# Help photographing some "interesting" objects NSFW



## Butterman (May 11, 2019)

Hey everyone, I'm glad to join the forum and looking forward to becoming part of the community here.

I've been a part time product photographer for about 5-6 years now. I currently started a new full time position for a sex toy company as their photographer and retoucher.  I'm halfway decent with with photoshop and comp work but clear objects have always been a bit of a nemesis of mine.  Upon starting to research their website during the interview process and actually starting the position I noticed their products are so heavily photoshopped they almost always end up looking like renders which is a bit intimidating to me.

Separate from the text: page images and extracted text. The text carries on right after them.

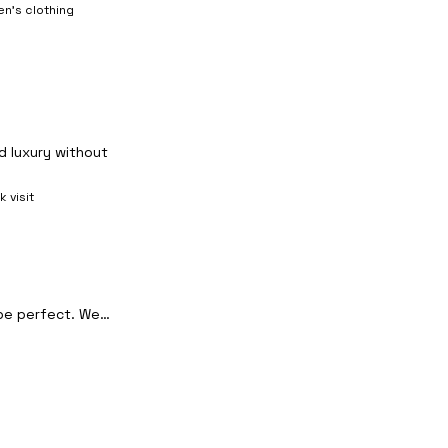
n's clothing
d luxury without
k visit
 be perfect. We…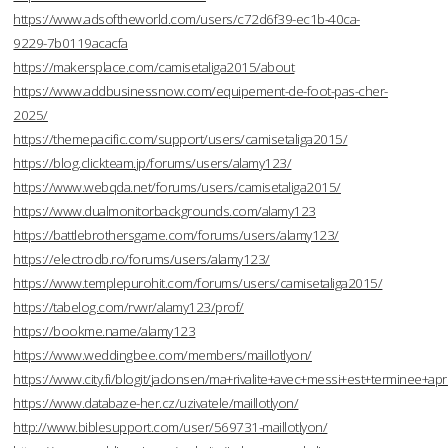
https://www.adsoftheworld.com/users/c72d6f39-ec1b-40ca-
9229-7b0119acacfa
https://makersplace.com/camisetaliga2015/about
https://www.addbusinessnow.com/equipement-de-foot-pas-cher-
2025/
https://themepacific.com/support/users/camisetaliga2015/
https://blog.clickteam.jp/forums/users/alamy123/
https://www.webqda.net/forums/users/camisetaliga2015/
https://www.dualmonitorbackgrounds.com/alamy123
https://battlebrothersgame.com/forums/users/alamy123/
https://electrodb.ro/forums/users/alamy123/
https://www.templepurohit.com/forums/users/camisetaliga2015/
https://tabelog.com/rvwr/alamy123/prof/
https://bookme.name/alamy123
https://www.weddingbee.com/members/maillotlyon/
https://www.city.fi/blogit/jadonsen/ma+rivalite+avec+messi+est+terminee
https://www.databaze-her.cz/uzivatele/maillotlyon/
http://www.biblesupport.com/user/569731-maillotlyon/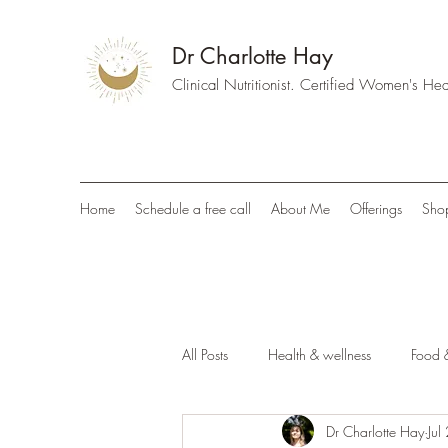
Dr Charlotte Hay
Clinical Nutritionist. Certified Women's H
Home
Schedule a free call
About Me
Offerings
Sho
All Posts
Health & wellness
Food &
Dr Charlotte Hay
Jul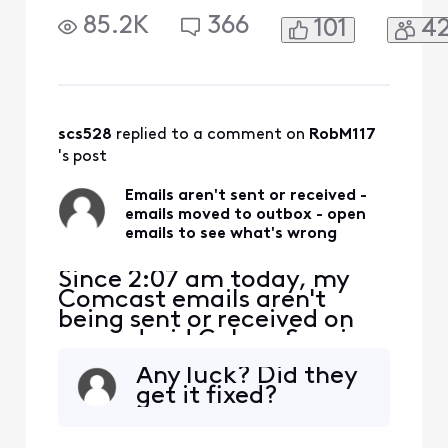
I tried to send a test
85.2K
366
101
4
message to my own email
address. It gets moved to
my outbox with the
message: "Couldn't send." I
select the email that didn't
send and it says: "Couldn't
scs528
 replied to a comment on 
RobM117
authenticate...the pass
's post
Emails aren't sent or received -
emails moved to outbox - open
emails to see what's wrong
Since 2:07 am today, my
Comcast emails aren't
being sent or received on
my android Galaxy S series.
I tried to send a test
Any luck? Did they
message to my own email
get it fixed?
address. It gets moved to
my outbox with the
message: "Couldn't send." I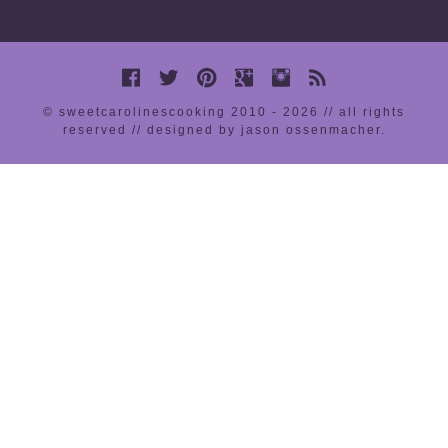
© sweetcarolinescooking 2010 - 2026 // all rights
reserved //
designed by jason ossenmacher
.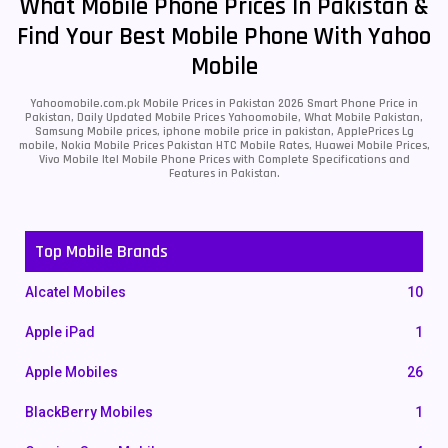
What Mobile Phone Prices In Pakistan &
Find Your Best Mobile Phone With Yahoo
Mobile
Yahoomobile.com.pk Mobile Prices in Pakistan 2026 Smart Phone Price in
Pakistan, Daily Updated Mobile Prices Yahoomobile, What Mobile Pakistan,
Samsung Mobile prices, iphone mobile price in pakistan, ApplePrices Lg
mobile, Nokia Mobile Prices Pakistan HTC Mobile Rates, Huawei Mobile Prices,
Vivo Mobile Itel Mobile Phone Prices with Complete Specifications and
Features in Pakistan.
Top Mobile Brands
Alcatel Mobiles
10
Apple iPad
1
Apple Mobiles
26
BlackBerry Mobiles
1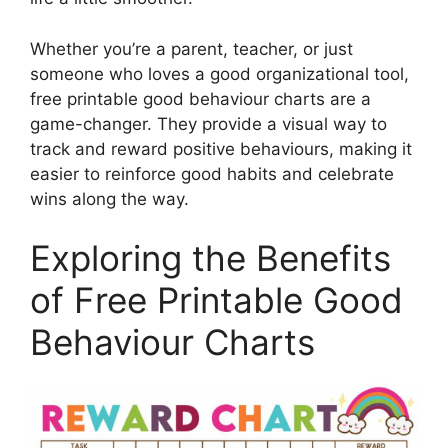
Whether you’re a parent, teacher, or just
someone who loves a good organizational tool,
free printable good behaviour charts are a
game-changer. They provide a visual way to
track and reward positive behaviours, making it
easier to reinforce good habits and celebrate
wins along the way.
Exploring the Benefits
of Free Printable Good
Behaviour Charts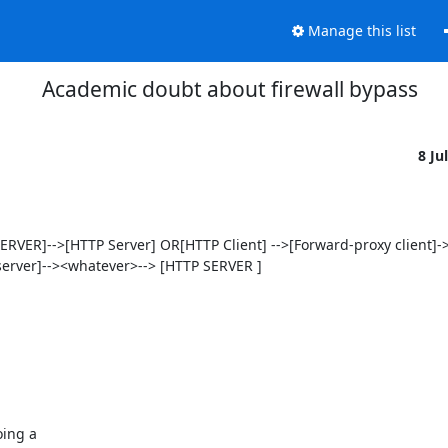
Manage this list
Academic doubt about firewall bypass
8 Ju
VER]-->[HTTP Server] OR[HTTP Client] -->[Forward-proxy client]-
rver]--><whatever>--> [HTTP SERVER ]

ing a
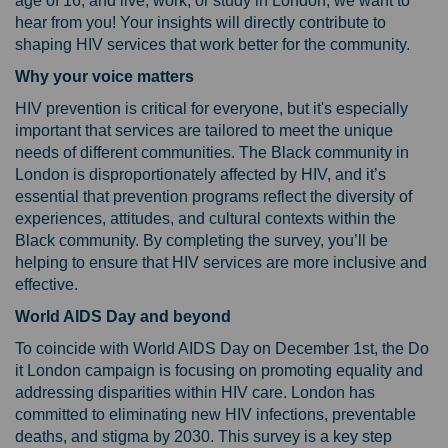
age of 16, and live, work, or study in London, we want to
hear from you! Your insights will directly contribute to
shaping HIV services that work better for the community.
Why your voice matters
HIV prevention is critical for everyone, but it's especially
important that services are tailored to meet the unique
needs of different communities. The Black community in
London is disproportionately affected by HIV, and it’s
essential that prevention programs reflect the diversity of
experiences, attitudes, and cultural contexts within the
Black community. By completing the survey, you’ll be
helping to ensure that HIV services are more inclusive and
effective.
World AIDS Day and beyond
To coincide with World AIDS Day on December 1st, the Do
it London campaign is focusing on promoting equality and
addressing disparities within HIV care. London has
committed to eliminating new HIV infections, preventable
deaths, and stigma by 2030. This survey is a key step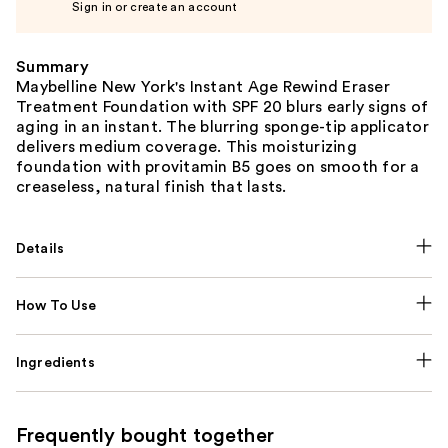
Sign in or create an account
Summary
Maybelline New York's Instant Age Rewind Eraser
Treatment Foundation with SPF 20 blurs early signs of
aging in an instant. The blurring sponge-tip applicator
delivers medium coverage. This moisturizing
foundation with provitamin B5 goes on smooth for a
creaseless, natural finish that lasts.
Details
How To Use
Ingredients
Frequently bought together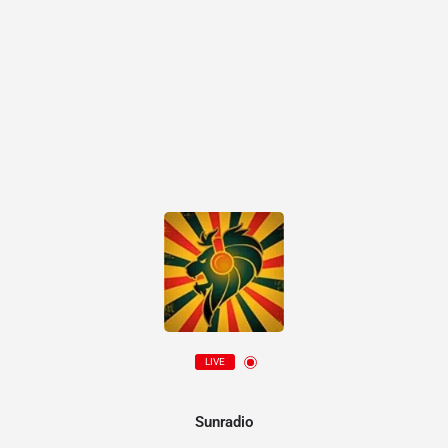
LIVE
Sunradio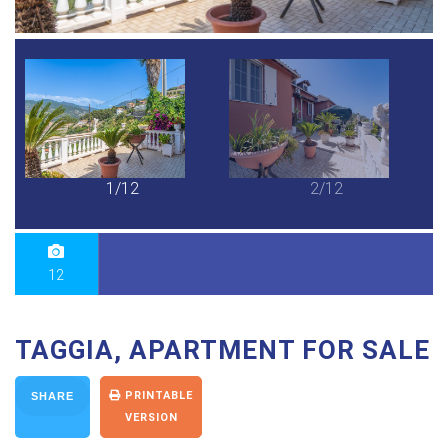
1/12
2/12
12
TAGGIA, APARTMENT FOR SALE
PRINTABLE
SHARE
VERSION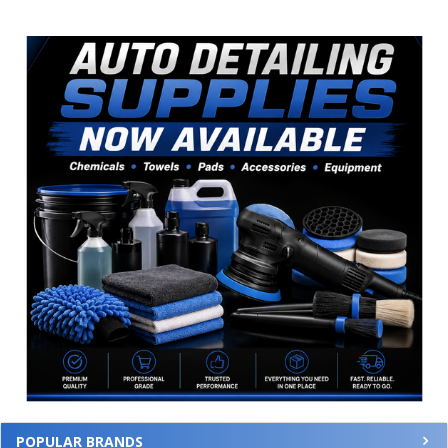
Sidebar
POPULAR BRANDS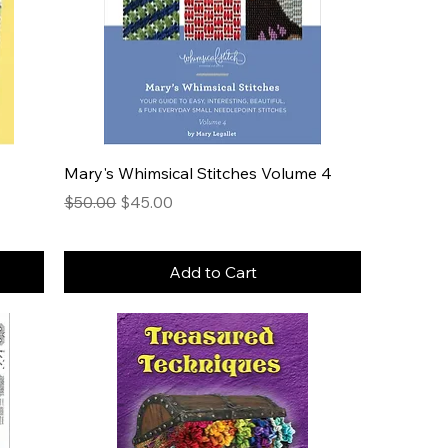
Mary's Whimsical Stitches Volume 4
Regular Price
Sale Price
$50.00
$45.00
Add to Cart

My first week starting, I was tasked with photographing some clear "pumps".  I'm okay with shooting simple glass objects like wine glasses for example (normally i'll use a speedlight from behind the object and flag the edges for some shape), however this object has writing etched into the product to show measurements like you would see in a measuring cup so to speak.  I'm having trouble understanding if I am able to really get that in camera or if it just needs to be completely photoshopped.  The other part of the problem is that the clear plastic area's of the pump that are translucent in need to be masked in PS where it is then transfered to the package design team to be put on packaging.  That means the clear glass needs to be masked out where they can place the product in front of gradients/graphics that show through the product as if it was shot with said gradient behind it I'm guessing? This is an existing photo from their website I need to create. 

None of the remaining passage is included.